FD: My prediction, I would hope, would be that students will base their career decisions based on who they are as people and based on what they are passionate about, what they’re interested in and all of the skills that they develop in and outside the classroom. In fact, what I would hope is that they would use their entire experience here at Stanford to try to learn in addition to the academic and theory skills they are gaining. They would learn leadership, communication, problem solving, teamwork skills, all of these types of abilities that they learn from their involvement in student organizations, residential programs, fraternities and sororities, internships, part-time jobs and volunteering opportunities, friendships, etc.

They need to think about their life and career development with the same level of complexity that they use to think about their academics or other things they’re engaged in. I don’t want these economic trends that we’re seeing…to change the spirit of our college students.

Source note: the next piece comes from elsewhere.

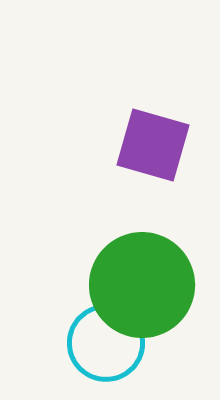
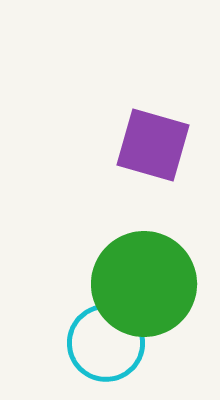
green circle: moved 2 px right, 1 px up
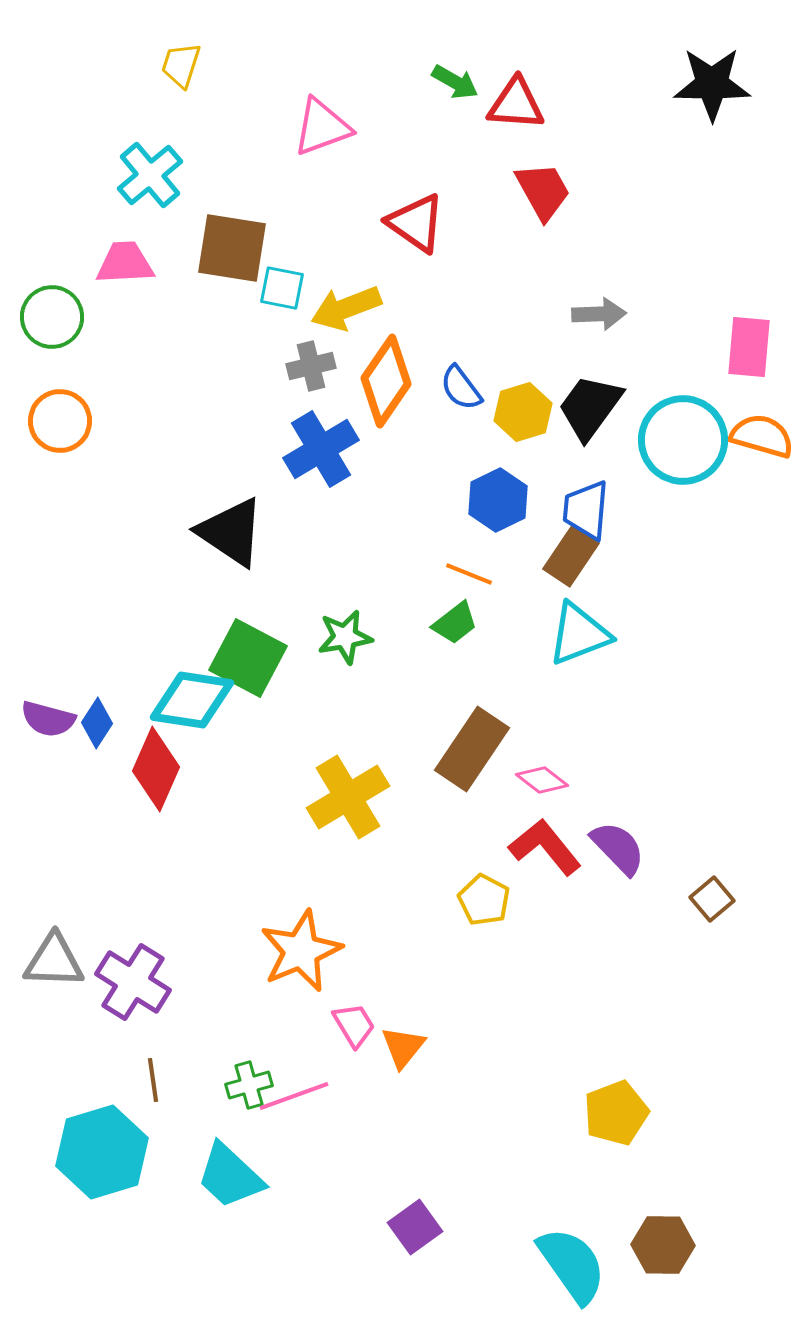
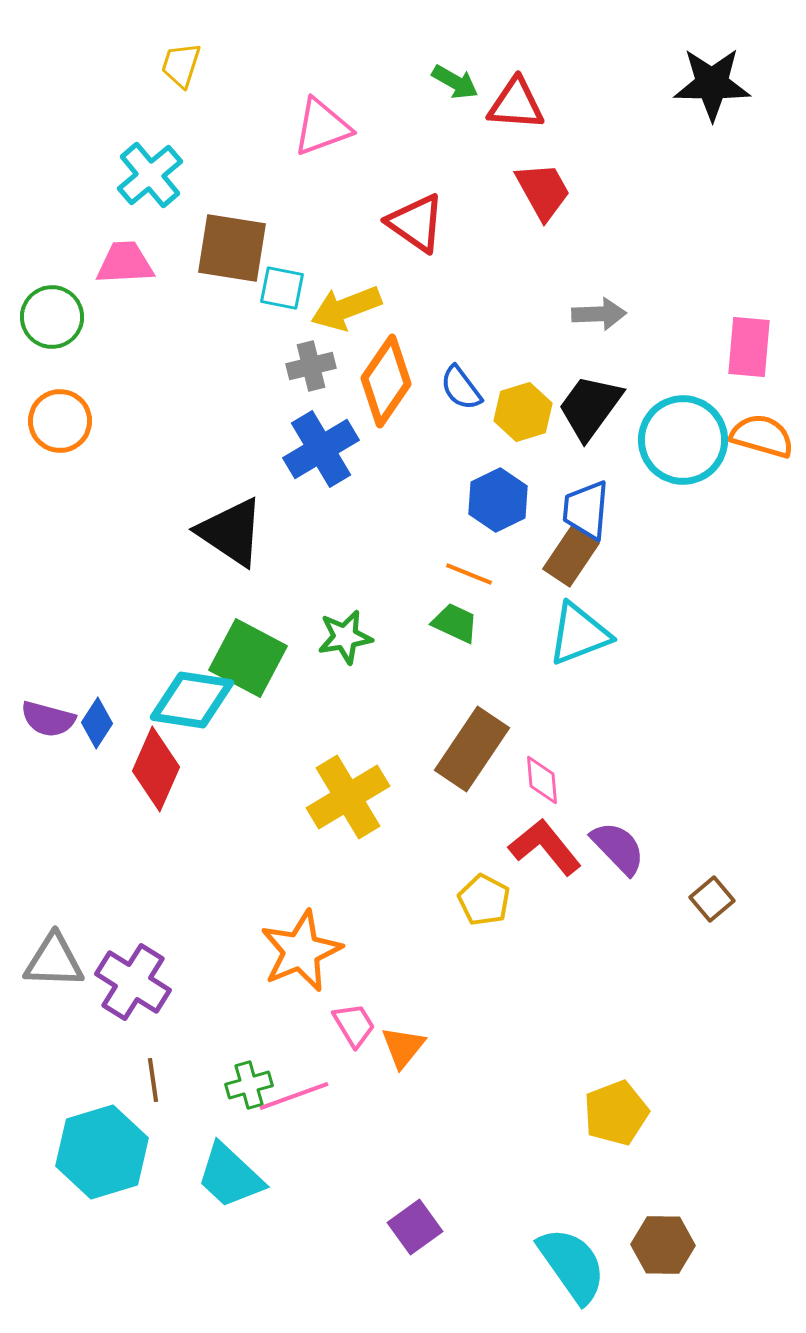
green trapezoid at (455, 623): rotated 117 degrees counterclockwise
pink diamond at (542, 780): rotated 48 degrees clockwise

Because if it’s not something they are truly passionate about, they can still choose it but will they be great at it?

The last thing I would say is that a lot of recruiters that I speak with…tell us that they don’t discriminate based on academic discipline. When they are here to recruit, they’re usually looking for strong communication, verbal and written, leadership, problem-solving skills. They want those types of students regardless the type of major and that’s for the most part. There are obviously those technical fields that require certain skill levels that students need to get them but in general students have much more opportunities in front of them than they realize.
TSD: Career fairs at Stanford are known for attracting many more companies interested in hiring engineering students — computer science students in particular — and fewer interested in hiring students who study other subjects. What can or should the CDC do to address this disparity?

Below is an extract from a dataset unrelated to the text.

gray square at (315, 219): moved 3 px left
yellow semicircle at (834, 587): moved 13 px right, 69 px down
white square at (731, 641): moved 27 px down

FD: We offer 16 career fairs a year — not all of them are for engineering. I would actually argue that we are among the schools that offer the highest number of career fairs with the widest variety. I think what I’m learning from my listening tour over the last six weeks is that the campus community doesn’t know of everything that is offered in the career center. So therefore these perceptions get built up that we only offer career fairs for technical majors, which is not true. We offer a wide variety of career fairs and we need to do a better job at telling the story of these career fairs.

 

This interview has been condensed and edited.